Fans who went to rocker Jack White’s concert at Jacob’s Pavilion in Cleveland Wednesday night were told to lock up their cell phones or leave them in the car. It’s a growing trend among artists who are fed up with people taking photos or video and not paying attention to their show.

Cleveland.com life and culture reporter Annie Nickoloff says White and others like The Lumineers, Childish Gambino and Chris Rock are using San Fancisco start-up, Yondr.

She says the artists want fans to be present in the moment without distractions.
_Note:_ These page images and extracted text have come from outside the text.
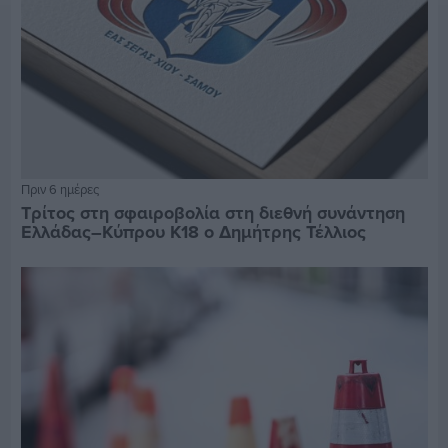
Πριν 6 ημέρες
Τρίτος στη σφαιροβολία στη διεθνή συνάντηση
Ελλάδας–Κύπρου Κ18 ο Δημήτρης Τέλλιος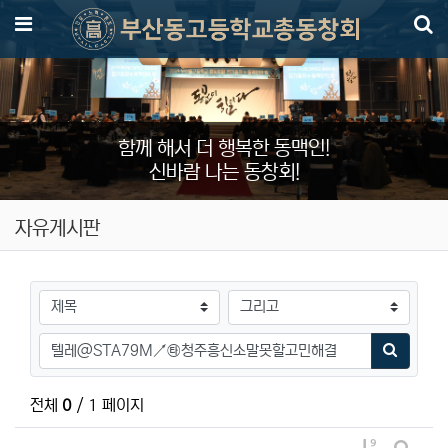
메뉴
함께 해서 더 행복한 동맥인!
신바람 나는 동창회!
자유게시판
검색대상
검색어
검색하기
전체
0
/ 1 페이지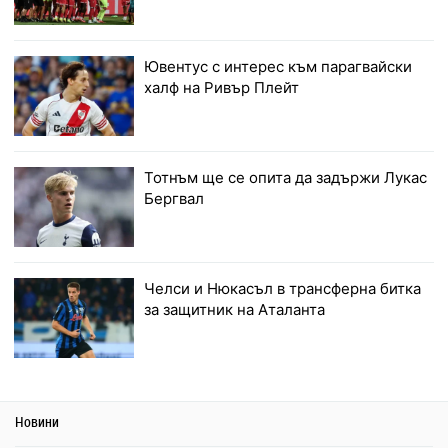
Ювентус с интерес към парагвайски
халф на Ривър Плейт
Тотнъм ще се опита да задържи Лукас
Бергвал
Челси и Нюкасъл в трансферна битка
за защитник на Аталанта
Новини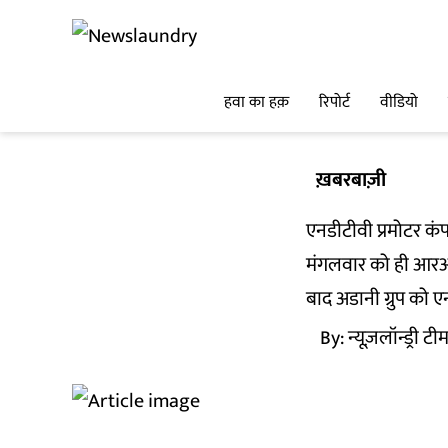
हवा का हक़
रिपोर्ट
वीडियो
ख़बरबाज़ी
एनडीटीवी प्रमोटर कं
मंगलवार को ही आरआरप
बाद अडानी ग्रुप को ए
By:
न्यूज़लॉन्ड्री टी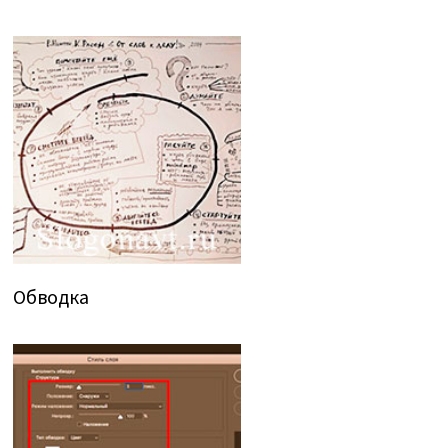
Обводка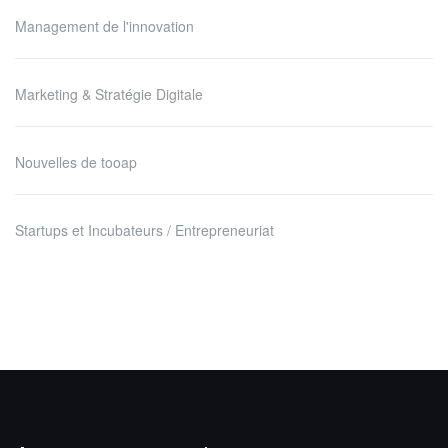
Management de l'innovation
Marketing & Stratégie Digitale
Nouvelles de tooap
Startups et Incubateurs / Entrepreneuriat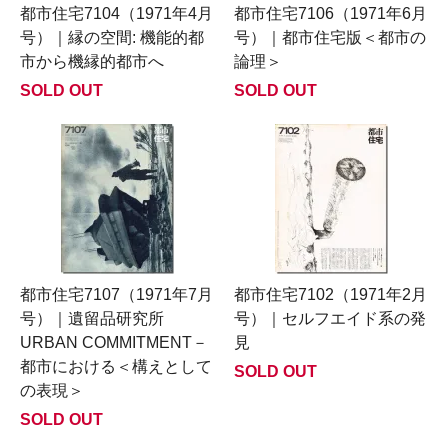
都市住宅7104（1971年4月
都市住宅7106（1971年6月
号）｜縁の空間: 機能的都
号）｜都市住宅版＜都市の
市から機縁的都市へ
論理＞
SOLD OUT
SOLD OUT
都市住宅7107（1971年7月
都市住宅7102（1971年2月
号）｜遺留品研究所
号）｜セルフエイド系の発
URBAN COMMITMENT－
見
都市における＜構えとして
SOLD OUT
の表現＞
SOLD OUT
It's also about coypright.

"When you're taping [the music] and posting it on YouTube and potentially making money from it, that gets in the way of artists' rights."

Credit Yondr
Four-year-old San Francisco start-up Yondr has made it possible for artists to ban cell phones at their concerts

How it works
"When you get to the concert, you get a cloth pouch to put your phone in. It locks up and you cannot access your phone unless you go to an unlocking station elsewhere in the venue."
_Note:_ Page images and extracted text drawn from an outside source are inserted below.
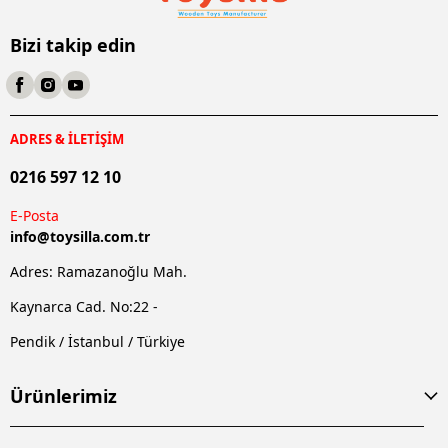
Bizi takip edin
ADRES & İLETİŞİM
0216 597 12 10
E-Posta
info@
toysilla.com.tr
Adres: Ramazanoğlu Mah.
Kaynarca Cad. No:22 -
Pendik / İstanbul / Türkiye
Ürünlerimiz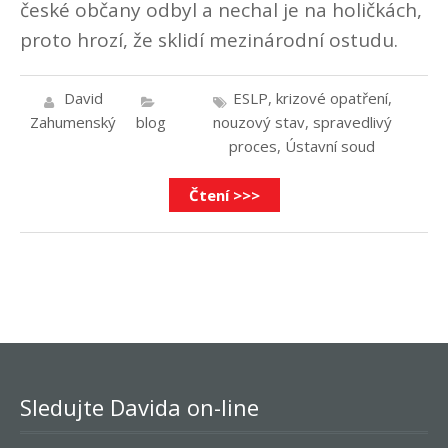
české občany odbyl a nechal je na holičkách,
proto hrozí, že sklidí mezinárodní ostudu.
David
ESLP
,
krizové opatření
,
Zahumenský
blog
nouzový stav
,
spravedlivý
proces
,
Ústavní soud
Čtení >>>
Sledujte Davida on-line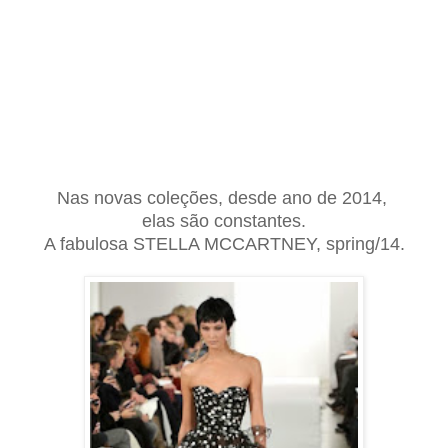
Nas novas coleções, desde ano de 2014,
elas são constantes.
A
fabulosa STELLA MCCARTNEY, spring/14.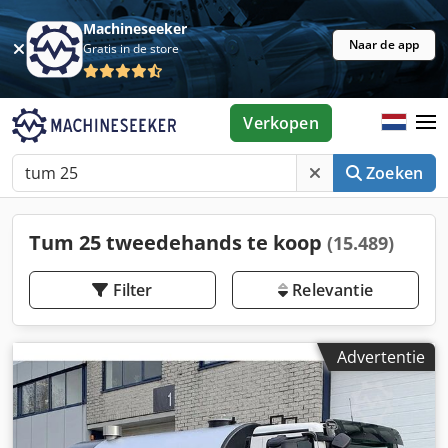
Machineseeker
Naar de app
Gratis in de store
Verkopen
Zoeken
Tum 25 tweedehands te koop
(15.489)
Filter
Relevantie
Advertentie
She says Yondr allows you to keep to your phone on you, so you can put it in vibrate mode and still receive notifications.  
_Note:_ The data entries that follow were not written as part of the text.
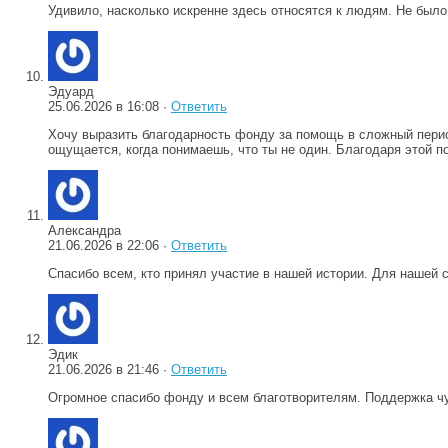
Удивило, насколько искренне здесь относятся к людям. Не было
Эдуард
25.06.2026 в 16:08 ·
Ответить
Хочу выразить благодарность фонду за помощь в сложный перио
ощущается, когда понимаешь, что ты не один. Благодаря этой п
Александра
21.06.2026 в 22:06 ·
Ответить
Спасибо всем, кто принял участие в нашей истории. Для нашей
Эдик
21.06.2026 в 21:46 ·
Ответить
Огромное спасибо фонду и всем благотворителям. Поддержка чу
Still, Nickoloff says she doesn't like the idea of having to leave the show to stay connected.

"I like to have my phone on me whenever I need it for an emergency. I think it's better for the artsist to encourage us in other ways. I'll put it away if they ask me to. It's not a big deal. But this seems a little too far."

Pros and cons
When Jack White annouced his no-cell phone policy, Nickoloff wrote an article on Cleveland.com, asking readers for feedback. 

Credit Annie Nickoloff
Annie Nickoloff is Cleveland.com's life and culture reporter

"The main theme was safety. Some people referenced instances of terrorism, like the Ariana Grande concert in Manchester, England." A suicide bomber killed 22 people at the end of Grande's concert in May 2017.

"If something like that were to happen, they would want access to their phones," Nickoloff says. 

However, some people liked the concept.

"They mentioned that they're annoyed when they go to shows and don't want to see hundreds of teenagers with their phones Snapchatting the entire show."   

Here to stay
While Nickoloff acknowledges it's a divisive issue, she thinks Yondr will become more common at concerts.

"I think it's definitely a trend that's catching on. You're going to see artists who feel strongly about this, starting to use this technology."

She also says Yondr is being used in other settings. Schools and courtrooms are also using the pouches as a way to keep cell phone-use at bay.